História da PJMP
A
PJMP “é a experiência da Igreja de rosto popular e jovem. É a reconstrução do rosto
de Cristo entre os jovens mais sofridos... A PJMP é solidária na dor, firme na
esperança, alegre em suas pequenas mas progressivas
conquistas.”
Dom Sinésio Bohn (in:
PJMP: Semente do Novo na Luta do Povo)
A PJMP nasceu em 1978 no Recife (PE), carregando
na história do seu surgimento as sementes jogadas pela Juventude Operária
Católica destruída pela ditadura com o golpe militar de 1964. Um acontecimento
marcante do seu nascimento foi o encontro realizado em 09 de julho de 1978,
reunindo animadores dos grupos de jovens do meio popular do Recife,
remanescentes da JOC, no qual decidiram criar um movimento de jovens do meio
popular.
Vale lembrar que os desejos, sonhos e formas de
atuação na realidade vivida dos jovens reunidos neste encontro não é algo
isolado.

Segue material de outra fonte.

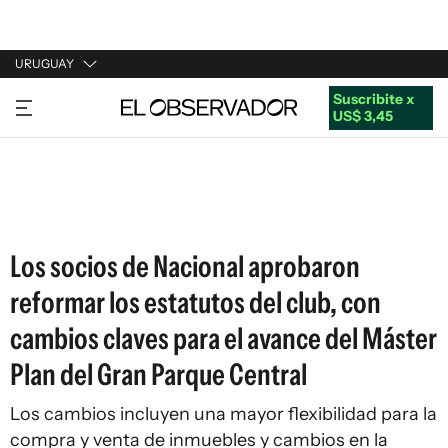
URUGUAY
Suscribite x
URUGUAY
US$ 3,45
ARGENTINA
ESPAÑA
ESTADOS UNIDOS
Los socios de Nacional aprobaron
reformar los estatutos del club, con
cambios claves para el avance del Máster
Plan del Gran Parque Central
Los cambios incluyen una mayor flexibilidad para la
compra y venta de inmuebles y cambios en la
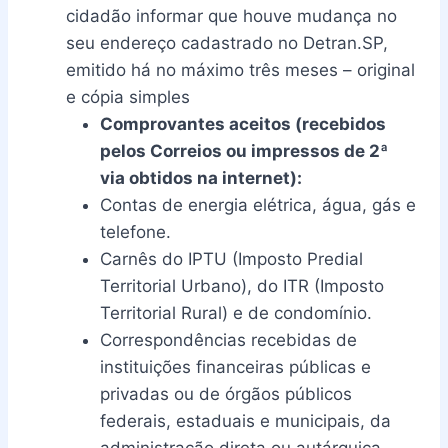
cidadão informar que houve mudança no
seu endereço cadastrado no Detran.SP,
emitido há no máximo três meses – original
e cópia simples
Comprovantes aceitos (recebidos
pelos Correios ou impressos de 2ª
via obtidos na internet):
Contas de energia elétrica, água, gás e
telefone.
Carnês do IPTU (Imposto Predial
Territorial Urbano), do ITR (Imposto
Territorial Rural) e de condomínio.
Correspondências recebidas de
instituições financeiras públicas e
privadas ou de órgãos públicos
federais, estaduais e municipais, da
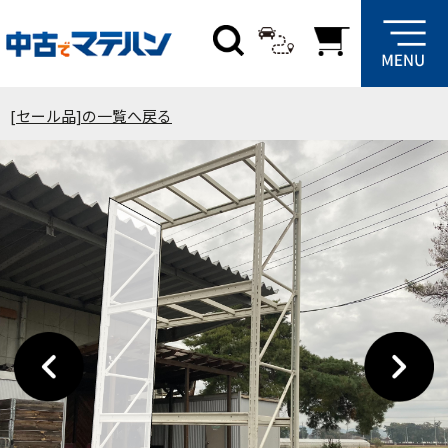
[セール品]の一覧へ戻る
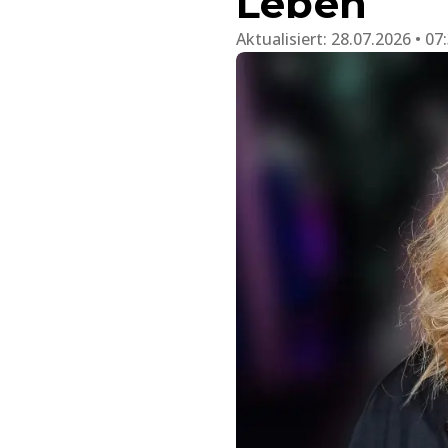
Leben
Aktualisiert:
28.07.2026 • 07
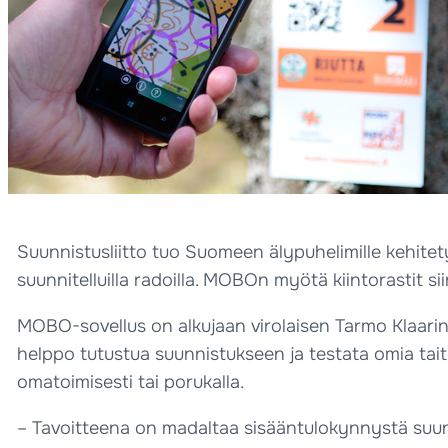
Suunnistusliitto tuo Suomeen älypuhelimille kehitet
suunnitelluilla radoilla. MOBOn myötä kiintorastit si
MOBO-sovellus on alkujaan virolaisen Tarmo Klaarin 
helppo tutustua suunnistukseen ja testata omia taito
omatoimisesti tai porukalla.
– Tavoitteena on madaltaa sisääntulokynnystä suunnis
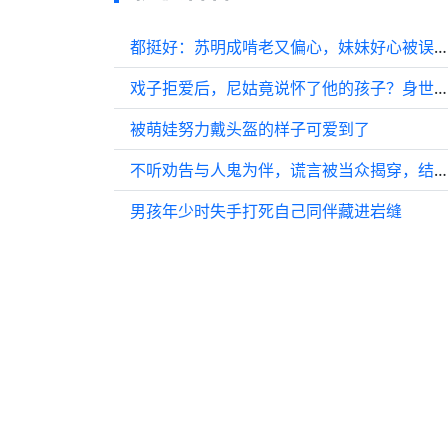
都挺好：苏明成啃老又偏心，妹妹好心被误解，媳妇三观超正
戏子拒爱后，尼姑竟说怀了他的孩子？身世秘密曝光！
被萌娃努力戴头盔的样子可爱到了
不听劝告与人鬼为伴，谎言被当众揭穿，结局颠覆认知
男孩年少时失手打死自己同伴藏进岩缝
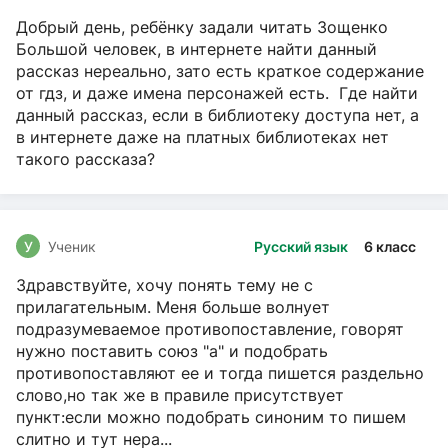
Добрый день, ребёнку задали читать Зощенко
Большой человек, в интернете найти данный
рассказ нереально, зато есть краткое содержание
от гдз, и даже имена персонажей есть. Где найти
данный рассказ, если в библиотеку доступа нет, а
в интернете даже на платных библиотеках нет
такого рассказа?
У
Ученик
Русский язык
6 класс
Здравствуйте, хочу понять тему не с
прилагательным. Меня больше волнует
подразумеваемое противопоставление, говорят
нужно поставить союз "а" и подобрать
противопоставляют ее и тогда пишется раздельно
слово,но так же в правиле присутствует
пункт:если можно подобрать синоним то пишем
слитно и тут нера...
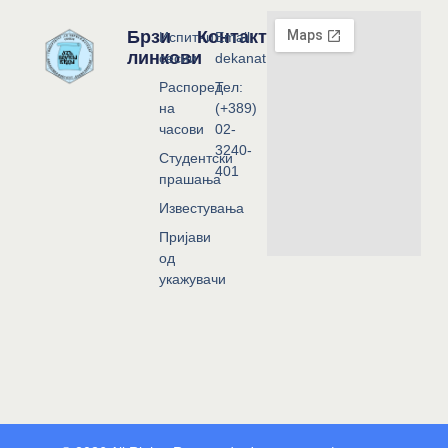
Брзи
Контакт
Испитни
Email:
линкови
сесии
dekanat@flf.ukim.edu.mk
Распоред
Тел:
на
(+389)
часови
02-
3240-
Студентски
401
прашања
Известувања
Пријави
од
укажувачи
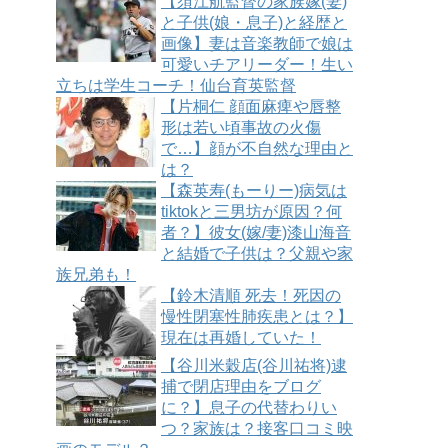
【須江航監督の家族嫁(妻)
と子供(娘・息子)と経歴と
画像】妻は音楽教師で娘は
可愛いチアリーダー！生い
立ちは学生コーチ！仙台育英監督
【片桐仁 顔面麻痺や唇整
形は若い頃事故の火傷
で…】顔が不自然な理由と
は？
【森英寿(もーりー)病気は
tiktokと三男坊が原因？何
者？】彼女(嫁/妻)漆山海音
と結婚で子供は？父親や家
族兄弟も！
【鈴木清順 死去！死因の
慢性閉塞性肺疾患とは？】
現在は再婚していた！
【谷川米穀店(谷川祐将)逮
捕で閉店理由をブログ
に？】息子の代替わりい
つ？家族は？接客口コミ映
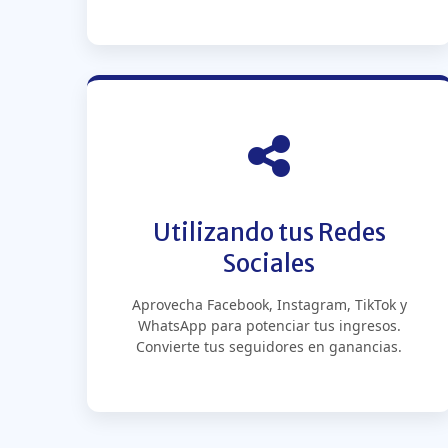
Utilizando tus Redes
Sociales
Aprovecha Facebook, Instagram, TikTok y
WhatsApp para potenciar tus ingresos.
Convierte tus seguidores en ganancias.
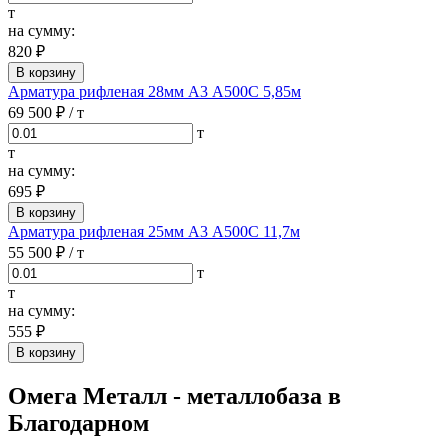
т
на сумму:
820 ₽
В корзину
Арматура рифленая 28мм А3 А500С 5,85м
69 500 ₽
/ т
т
т
на сумму:
695 ₽
В корзину
Арматура рифленая 25мм А3 А500С 11,7м
55 500 ₽
/ т
т
т
на сумму:
555 ₽
В корзину
Омега Металл - металлобаза в
Благодарном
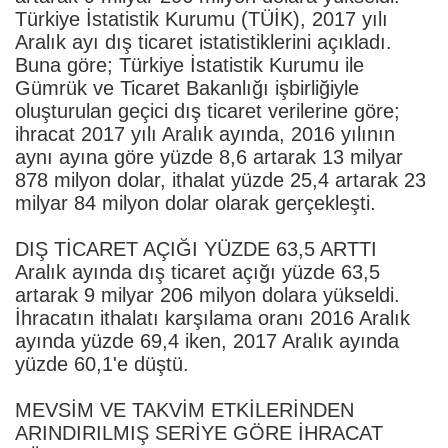
Türkiye İstatistik Kurumu (TÜİK), 2017 yılı
Aralık ayı dış ticaret istatistiklerini açıkladı.
Buna göre; Türkiye İstatistik Kurumu ile
Gümrük ve Ticaret Bakanlığı işbirliğiyle
oluşturulan geçici dış ticaret verilerine göre;
ihracat 2017 yılı Aralık ayında, 2016 yılının
aynı ayına göre yüzde 8,6 artarak 13 milyar
878 milyon dolar, ithalat yüzde 25,4 artarak 23
milyar 84 milyon dolar olarak gerçekleşti.
DIŞ TİCARET AÇIĞI YÜZDE 63,5 ARTTI
Aralık ayında dış ticaret açığı yüzde 63,5
artarak 9 milyar 206 milyon dolara yükseldi.
İhracatın ithalatı karşılama oranı 2016 Aralık
ayında yüzde 69,4 iken, 2017 Aralık ayında
yüzde 60,1'e düştü.
MEVSİM VE TAKVİM ETKİLERİNDEN
ARINDIRILMIŞ SERİYE GÖRE İHRACAT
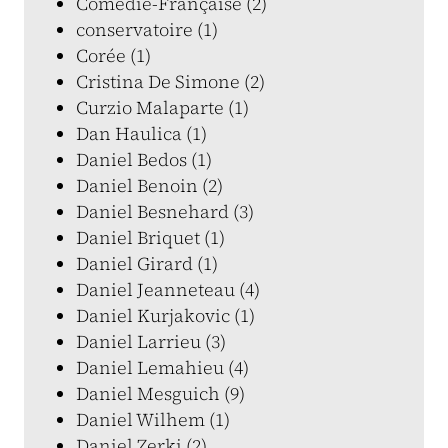
Comédie-Française (2)
conservatoire (1)
Corée (1)
Cristina De Simone (2)
Curzio Malaparte (1)
Dan Haulica (1)
Daniel Bedos (1)
Daniel Benoin (2)
Daniel Besnehard (3)
Daniel Briquet (1)
Daniel Girard (1)
Daniel Jeanneteau (4)
Daniel Kurjakovic (1)
Daniel Larrieu (3)
Daniel Lemahieu (4)
Daniel Mesguich (9)
Daniel Wilhem (1)
Daniel Zerki (2)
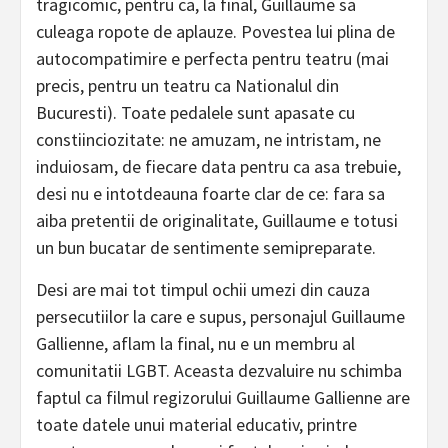
tragicomic, pentru ca, la final, Guillaume sa
culeaga ropote de aplauze. Povestea lui plina de
autocompatimire e perfecta pentru teatru (mai
precis, pentru un teatru ca Nationalul din
Bucuresti). Toate pedalele sunt apasate cu
constiinciozitate: ne amuzam, ne intristam, ne
induiosam, de fiecare data pentru ca asa trebuie,
desi nu e intotdeauna foarte clar de ce: fara sa
aiba pretentii de originalitate, Guillaume e totusi
un bun bucatar de sentimente semipreparate.
Desi are mai tot timpul ochii umezi din cauza
persecutiilor la care e supus, personajul Guillaume
Gallienne, aflam la final, nu e un membru al
comunitatii LGBT. Aceasta dezvaluire nu schimba
faptul ca filmul regizorului Guillaume Gallienne are
toate datele unui material educativ, printre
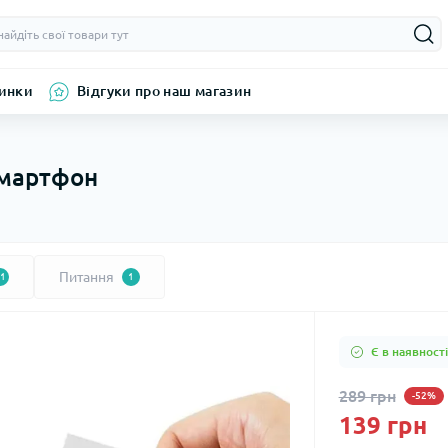
инки
Відгуки про наш магазин
смартфон
Питання
1
1
Є в наявності
289 грн
-52%
139 грн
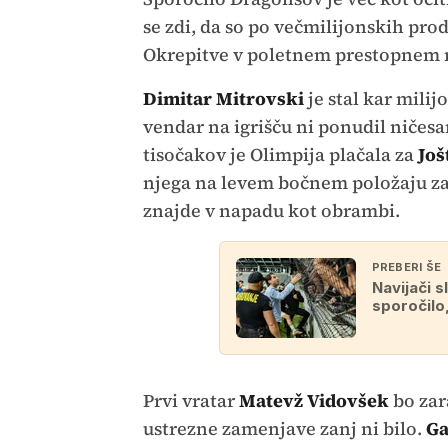
se zdi, da so po večmilijonskih pro
Okrepitve v poletnem prestopnem ro
Dimitar Mitrovski
je stal kar milij
vendar na igrišču ni ponudil ničes
tisočakov je Olimpija plačala za
Još
njega na levem bočnem položaju z
znajde v napadu kot obrambi.
PREBERI ŠE
Navijači s
sporočilo,
Prvi vratar
Matevž Vidovšek
bo zar
ustrezne zamenjave zanj ni bilo.
Ga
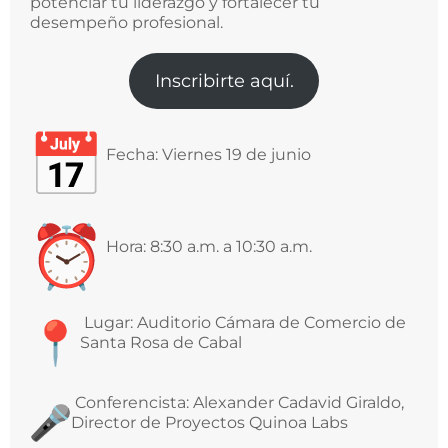
potenciar tu liderazgo y fortalecer tu
desempeño profesional.
Inscribirte aquí.
Fecha: Viernes 19 de junio
Hora: 8:30 a.m. a 10:30 a.m.
Lugar: Auditorio Cámara de Comercio de
Santa Rosa de Cabal
Conferencista: Alexander Cadavid Giraldo,
Director de Proyectos Quinoa Labs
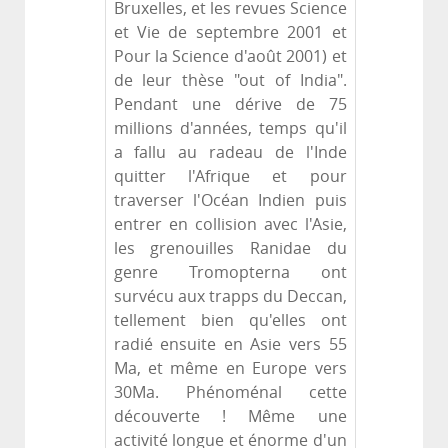
Bruxelles, et les revues Science
et Vie de septembre 2001 et
Pour la Science d'août 2001) et
de leur thèse "out of India".
Pendant une dérive de 75
millions d'années, temps qu'il
a fallu au radeau de l'Inde
quitter l'Afrique et pour
traverser l'Océan Indien puis
entrer en collision avec l'Asie,
les grenouilles Ranidae du
genre Tromopterna ont
survécu aux trapps du Deccan,
tellement bien qu'elles ont
radié ensuite en Asie vers 55
Ma, et même en Europe vers
30Ma. Phénoménal cette
découverte ! Même une
activité longue et énorme d'un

O final dos anos 70 e os anos 80 no Brasil foi um período marcado por
grandes movimentos de massa e pelo ressurgimento da sociedade civil, sobretudo
das camadas populares, no cenário político nacional.
Em nível eclesial, este é também o período em
que a Igreja Católica assumiu a defesa dos direitos humanos e tornou-se uma voz
profética contra a ditadura e o sistema capitalista. Um acontecimento marcante
em torno disso foi a realização da Conferência do
Episcopado Latino Americano em Puebla, em janeiro de 1979, da qual resulta um
documento orientador desse posicionamento da Igreja Católica latino-americana.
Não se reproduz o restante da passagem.